Printing multiple meds onto a single dose on any number of surfaces could disrupt drug development, pharmacy operations and drug delivery/patient adherence.

Graduate student research assistant in the Shtein lab, Siddharth Borsadia, prints fluorescein crystals onto a cooled glass plate using organic vapor jet printing. (Photo by Levi Hutmacher, Michigan Engineering.)
Graduate student research assistant in the Shtein lab, Siddharth Borsadia, prints fluorescein crystals onto a cooled glass plate using organic vapor jet printing. (Photo by Levi Hutmacher, Michigan Engineering.)

Recent progress in therapeutic treatment advances make terms such as “disruptive,” “innovative,” and “revolutionary” trite, yet an organic vapor jet printing technology in development at the University of Michigan could simultaneously deliver the following impressive gains:

• Enable patients to take a single daily dose that would include multiple medications, making it easier to adhere to prescribed regimens.

• Impact operations for pharmacists in either a retail or hospital environment via on-site vapor printing of such medications onto a variety of substrates.

• Accelerate drug development for the pharmaceutical industry.

“Pharma companies have libraries of millions of compounds to evaluate, and one of the first tests is solubility,” says Max Shtein, Professor of Materials Science andEngineering at the University of Michigan. “About half of new compounds fail this test and are ruled out.
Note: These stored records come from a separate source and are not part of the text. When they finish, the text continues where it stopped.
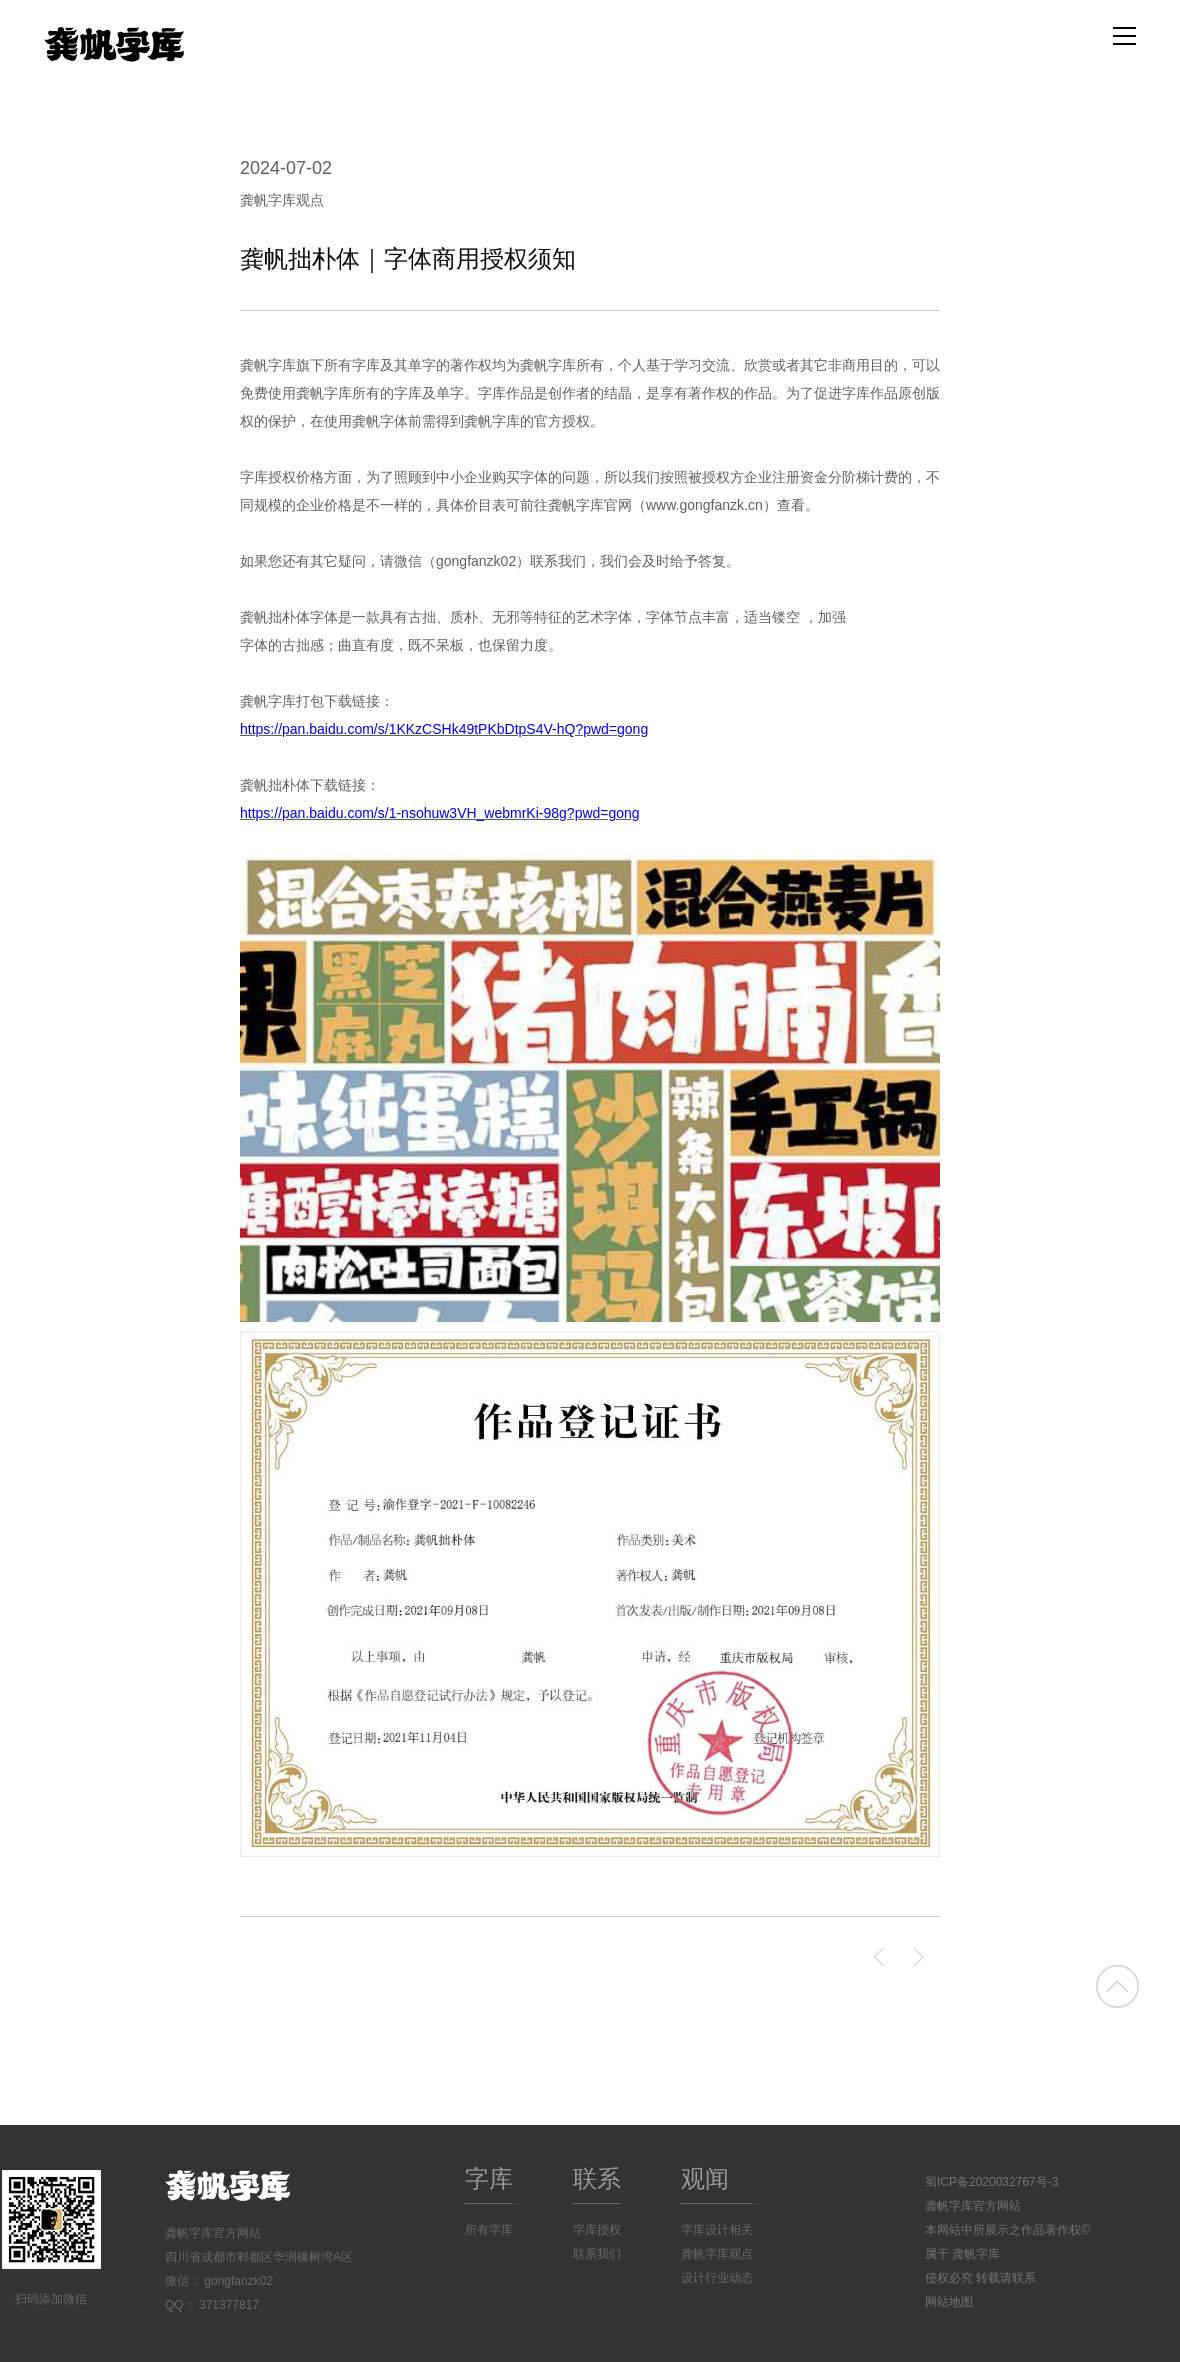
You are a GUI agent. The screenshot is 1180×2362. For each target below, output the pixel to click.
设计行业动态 (717, 2278)
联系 (597, 2178)
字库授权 (597, 2230)
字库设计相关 (717, 2230)
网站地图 (949, 2302)
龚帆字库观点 (282, 200)
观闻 (705, 2178)
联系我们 (597, 2254)
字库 (489, 2178)
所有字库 (489, 2230)
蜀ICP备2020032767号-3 (991, 2182)
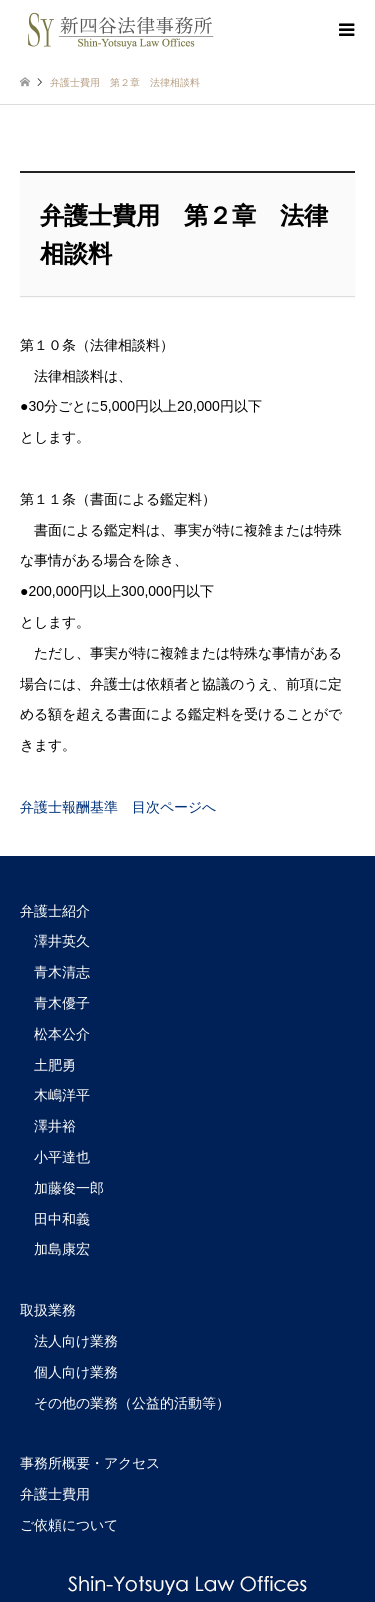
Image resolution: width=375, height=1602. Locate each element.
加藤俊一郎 (69, 1188)
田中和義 (62, 1219)
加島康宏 (62, 1249)
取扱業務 (48, 1310)
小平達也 (62, 1157)
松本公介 (62, 1034)
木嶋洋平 (62, 1095)
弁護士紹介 (55, 911)
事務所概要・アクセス (90, 1463)
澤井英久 (62, 941)
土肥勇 (55, 1065)
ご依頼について (69, 1525)
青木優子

Organic vapor jet printing could make some of them more soluble, putting them back into the pipeline.”

This dose-printing technique was developed through a collaboration between the University of Michigan’s departments of chemical engineering and biomedical engineering, the College of Pharmacy and the department of physics in the College of Literature, Science, and the Arts.

According to a UM online article, the technology emanates from an electronics manufacturing process that prints a fine crystalline structure over a large surface area. The process allows printed medications to easily dissolve, “opening the door to a variety of potential new drugs that today are shelved because they don't dissolve well when administered with conventional approaches, including pills and capsules.”

The vapor printing technique can print multiple medications into a single dose on a dissolvable strip, microneedle patch or other dosing device. It is the subject of a study led by Shtein and Olga Shalev, a recent graduate who worked on the project while a doctoral student in the same department. The UM article said the process “showed that the pure printed medication can destroy cultured cancer cells in the lab as effectively as medication delivered by traditional means, which rely on chemical solvents to enable the cells to absorb the medication.”